◆ **ACTION ITEM**:
Exactly reproduce the lines from the top of the entries below through the line containing "Bodar legt met zijn standpunt v", with both ends included.
------------------------
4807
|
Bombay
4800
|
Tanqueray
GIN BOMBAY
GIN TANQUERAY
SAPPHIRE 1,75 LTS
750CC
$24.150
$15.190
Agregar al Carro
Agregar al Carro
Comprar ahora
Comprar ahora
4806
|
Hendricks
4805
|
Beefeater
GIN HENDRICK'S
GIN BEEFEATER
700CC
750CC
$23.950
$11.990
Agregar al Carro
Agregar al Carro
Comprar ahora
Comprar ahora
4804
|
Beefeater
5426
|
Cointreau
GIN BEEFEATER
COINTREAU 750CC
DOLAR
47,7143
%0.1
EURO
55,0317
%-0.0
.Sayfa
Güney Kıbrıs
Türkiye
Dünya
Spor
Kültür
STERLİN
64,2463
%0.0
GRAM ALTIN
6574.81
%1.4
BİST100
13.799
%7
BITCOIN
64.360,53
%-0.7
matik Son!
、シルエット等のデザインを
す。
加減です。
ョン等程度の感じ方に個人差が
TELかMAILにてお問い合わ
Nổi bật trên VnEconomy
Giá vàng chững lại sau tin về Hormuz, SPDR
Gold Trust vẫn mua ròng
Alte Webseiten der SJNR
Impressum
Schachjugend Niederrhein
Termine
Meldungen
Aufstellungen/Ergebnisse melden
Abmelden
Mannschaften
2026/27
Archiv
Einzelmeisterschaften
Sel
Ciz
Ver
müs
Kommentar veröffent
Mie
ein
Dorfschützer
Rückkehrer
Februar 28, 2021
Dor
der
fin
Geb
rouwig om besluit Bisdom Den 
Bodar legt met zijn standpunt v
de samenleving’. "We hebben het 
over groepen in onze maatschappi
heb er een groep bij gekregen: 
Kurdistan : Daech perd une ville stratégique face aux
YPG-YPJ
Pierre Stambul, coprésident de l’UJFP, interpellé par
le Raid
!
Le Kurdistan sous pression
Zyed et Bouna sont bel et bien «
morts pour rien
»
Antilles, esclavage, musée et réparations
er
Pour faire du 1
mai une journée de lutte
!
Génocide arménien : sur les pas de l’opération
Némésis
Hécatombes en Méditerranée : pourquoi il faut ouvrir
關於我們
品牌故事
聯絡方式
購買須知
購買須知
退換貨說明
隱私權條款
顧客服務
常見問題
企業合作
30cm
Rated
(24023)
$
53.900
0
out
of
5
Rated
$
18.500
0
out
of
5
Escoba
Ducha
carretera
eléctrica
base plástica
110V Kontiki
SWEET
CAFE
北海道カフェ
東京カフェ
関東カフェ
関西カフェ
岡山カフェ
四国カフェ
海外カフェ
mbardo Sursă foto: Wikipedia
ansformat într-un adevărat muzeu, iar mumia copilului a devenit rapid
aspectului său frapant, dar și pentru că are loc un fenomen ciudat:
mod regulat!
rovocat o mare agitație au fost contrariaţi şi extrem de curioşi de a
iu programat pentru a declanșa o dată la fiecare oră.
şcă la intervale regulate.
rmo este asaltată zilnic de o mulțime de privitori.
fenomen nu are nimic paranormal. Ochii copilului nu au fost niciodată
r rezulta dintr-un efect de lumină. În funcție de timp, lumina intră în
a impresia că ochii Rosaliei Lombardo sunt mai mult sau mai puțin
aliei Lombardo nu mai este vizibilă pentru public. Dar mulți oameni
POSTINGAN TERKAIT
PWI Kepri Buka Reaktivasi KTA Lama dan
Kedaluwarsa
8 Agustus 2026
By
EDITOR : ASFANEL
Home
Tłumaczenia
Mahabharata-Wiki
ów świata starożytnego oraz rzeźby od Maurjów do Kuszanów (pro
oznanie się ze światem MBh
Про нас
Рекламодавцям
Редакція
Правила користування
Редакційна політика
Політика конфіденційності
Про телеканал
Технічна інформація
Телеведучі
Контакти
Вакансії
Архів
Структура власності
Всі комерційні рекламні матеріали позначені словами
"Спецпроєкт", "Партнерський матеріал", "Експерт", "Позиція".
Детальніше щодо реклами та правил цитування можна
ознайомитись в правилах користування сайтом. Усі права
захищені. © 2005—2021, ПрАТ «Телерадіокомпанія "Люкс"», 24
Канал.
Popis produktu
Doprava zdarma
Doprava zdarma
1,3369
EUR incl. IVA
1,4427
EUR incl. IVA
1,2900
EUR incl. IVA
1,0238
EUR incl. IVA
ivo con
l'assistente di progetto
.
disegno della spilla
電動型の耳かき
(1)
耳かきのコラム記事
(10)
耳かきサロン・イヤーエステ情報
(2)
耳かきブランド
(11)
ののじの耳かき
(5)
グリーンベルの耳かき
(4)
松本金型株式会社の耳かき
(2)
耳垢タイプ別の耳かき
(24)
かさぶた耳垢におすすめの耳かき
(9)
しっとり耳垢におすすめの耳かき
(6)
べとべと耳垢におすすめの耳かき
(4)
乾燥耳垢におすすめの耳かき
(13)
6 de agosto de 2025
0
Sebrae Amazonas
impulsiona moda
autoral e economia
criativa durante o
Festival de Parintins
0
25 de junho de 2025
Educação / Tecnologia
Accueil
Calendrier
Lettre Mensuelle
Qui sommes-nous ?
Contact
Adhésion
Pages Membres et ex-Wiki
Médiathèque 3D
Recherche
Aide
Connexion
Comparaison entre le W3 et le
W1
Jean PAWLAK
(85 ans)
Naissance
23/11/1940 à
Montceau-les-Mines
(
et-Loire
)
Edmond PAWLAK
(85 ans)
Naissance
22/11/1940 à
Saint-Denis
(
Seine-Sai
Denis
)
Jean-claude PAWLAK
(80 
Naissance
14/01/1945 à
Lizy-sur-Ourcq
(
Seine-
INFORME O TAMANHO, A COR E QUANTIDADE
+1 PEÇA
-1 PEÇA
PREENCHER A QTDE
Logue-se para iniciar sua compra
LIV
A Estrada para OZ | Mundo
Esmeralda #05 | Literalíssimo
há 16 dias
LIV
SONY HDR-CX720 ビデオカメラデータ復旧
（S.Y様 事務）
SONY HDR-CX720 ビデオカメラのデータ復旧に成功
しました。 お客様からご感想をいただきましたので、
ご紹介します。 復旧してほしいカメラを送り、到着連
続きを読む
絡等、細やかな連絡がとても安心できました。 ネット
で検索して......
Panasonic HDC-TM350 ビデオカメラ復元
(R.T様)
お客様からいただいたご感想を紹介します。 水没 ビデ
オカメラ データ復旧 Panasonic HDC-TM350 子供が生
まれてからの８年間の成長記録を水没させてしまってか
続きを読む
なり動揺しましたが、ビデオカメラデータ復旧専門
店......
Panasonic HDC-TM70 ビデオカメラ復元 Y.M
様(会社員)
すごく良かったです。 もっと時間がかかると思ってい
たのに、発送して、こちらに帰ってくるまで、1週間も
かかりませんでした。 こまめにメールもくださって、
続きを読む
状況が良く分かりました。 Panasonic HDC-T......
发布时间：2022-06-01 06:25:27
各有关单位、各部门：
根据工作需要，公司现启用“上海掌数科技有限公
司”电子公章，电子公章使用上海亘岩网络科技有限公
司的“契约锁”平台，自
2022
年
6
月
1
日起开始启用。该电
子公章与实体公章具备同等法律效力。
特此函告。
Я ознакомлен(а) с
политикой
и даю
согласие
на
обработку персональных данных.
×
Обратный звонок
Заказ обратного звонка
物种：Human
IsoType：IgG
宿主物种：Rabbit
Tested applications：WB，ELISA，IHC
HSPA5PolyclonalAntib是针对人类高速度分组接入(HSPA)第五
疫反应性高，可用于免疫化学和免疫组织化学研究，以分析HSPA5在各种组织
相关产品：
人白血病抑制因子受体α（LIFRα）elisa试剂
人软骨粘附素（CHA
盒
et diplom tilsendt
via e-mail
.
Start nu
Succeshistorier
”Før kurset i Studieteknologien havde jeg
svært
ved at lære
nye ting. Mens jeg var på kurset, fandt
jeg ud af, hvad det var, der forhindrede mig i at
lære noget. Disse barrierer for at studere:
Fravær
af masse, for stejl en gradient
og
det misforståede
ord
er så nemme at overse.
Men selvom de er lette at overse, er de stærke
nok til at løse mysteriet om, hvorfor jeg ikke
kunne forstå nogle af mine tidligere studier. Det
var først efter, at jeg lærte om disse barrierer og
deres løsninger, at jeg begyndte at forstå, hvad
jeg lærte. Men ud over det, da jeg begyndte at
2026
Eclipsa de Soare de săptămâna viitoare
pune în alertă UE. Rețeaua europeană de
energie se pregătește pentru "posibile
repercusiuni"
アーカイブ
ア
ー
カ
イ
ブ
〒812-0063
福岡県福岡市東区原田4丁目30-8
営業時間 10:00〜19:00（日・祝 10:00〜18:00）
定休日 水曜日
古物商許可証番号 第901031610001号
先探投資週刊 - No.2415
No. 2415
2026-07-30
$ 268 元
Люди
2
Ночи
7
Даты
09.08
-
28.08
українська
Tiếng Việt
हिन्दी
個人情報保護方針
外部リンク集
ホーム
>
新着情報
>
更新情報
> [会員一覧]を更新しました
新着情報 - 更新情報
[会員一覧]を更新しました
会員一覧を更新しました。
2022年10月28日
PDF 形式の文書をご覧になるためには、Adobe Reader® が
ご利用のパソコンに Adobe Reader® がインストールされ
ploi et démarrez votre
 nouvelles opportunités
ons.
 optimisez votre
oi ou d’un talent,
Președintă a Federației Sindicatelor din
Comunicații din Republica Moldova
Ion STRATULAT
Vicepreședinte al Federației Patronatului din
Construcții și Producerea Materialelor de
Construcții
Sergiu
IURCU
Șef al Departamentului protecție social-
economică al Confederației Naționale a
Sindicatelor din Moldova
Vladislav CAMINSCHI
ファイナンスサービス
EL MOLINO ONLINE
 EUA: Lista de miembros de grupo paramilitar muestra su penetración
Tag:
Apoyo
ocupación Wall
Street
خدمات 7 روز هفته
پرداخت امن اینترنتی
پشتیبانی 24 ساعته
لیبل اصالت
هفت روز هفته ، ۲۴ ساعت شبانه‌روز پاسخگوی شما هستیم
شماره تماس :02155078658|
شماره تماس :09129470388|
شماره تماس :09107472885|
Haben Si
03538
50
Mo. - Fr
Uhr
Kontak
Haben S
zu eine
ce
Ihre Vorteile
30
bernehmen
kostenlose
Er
------------------------
◆ **RESPONSE BOX**:
4807
|
Bombay
4800
|
Tanqueray
GIN BOMBAY
GIN TANQUERAY
SAPPHIRE 1,75 LTS
750CC
$24.150
$15.190
Agregar al Carro
Agregar al Carro
Comprar ahora
Comprar ahora
4806
|
Hendricks
4805
|
Beefeater
GIN HENDRICK'S
GIN BEEFEATER
700CC
750CC
$23.950
$11.990
Agregar al Carro
Agregar al Carro
Comprar ahora
Comprar ahora
4804
|
Beefeater
5426
|
Cointreau
GIN BEEFEATER
COINTREAU 750CC
DOLAR
47,7143
%0.1
EURO
55,0317
%-0.0
.Sayfa
Güney Kıbrıs
Türkiye
Dünya
Spor
Kültür
STERLİN
64,2463
%0.0
GRAM ALTIN
6574.81
%1.4
BİST100
13.799
%7
BITCOIN
64.360,53
%-0.7
matik Son!
、シルエット等のデザインを
す。
加減です。
ョン等程度の感じ方に個人差が
TELかMAILにてお問い合わ
Nổi bật trên VnEconomy
Giá vàng chững lại sau tin về Hormuz, SPDR
Gold Trust vẫn mua ròng
Alte Webseiten der SJNR
Impressum
Schachjugend Niederrhein
Termine
Meldungen
Aufstellungen/Ergebnisse melden
Abmelden
Mannschaften
2026/27
Archiv
Einzelmeisterschaften
Sel
Ciz
Ver
müs
Kommentar veröffent
Mie
ein
Dorfschützer
Rückkehrer
Februar 28, 2021
Dor
der
fin
Geb
rouwig om besluit Bisdom Den 
Bodar legt met zijn standpunt v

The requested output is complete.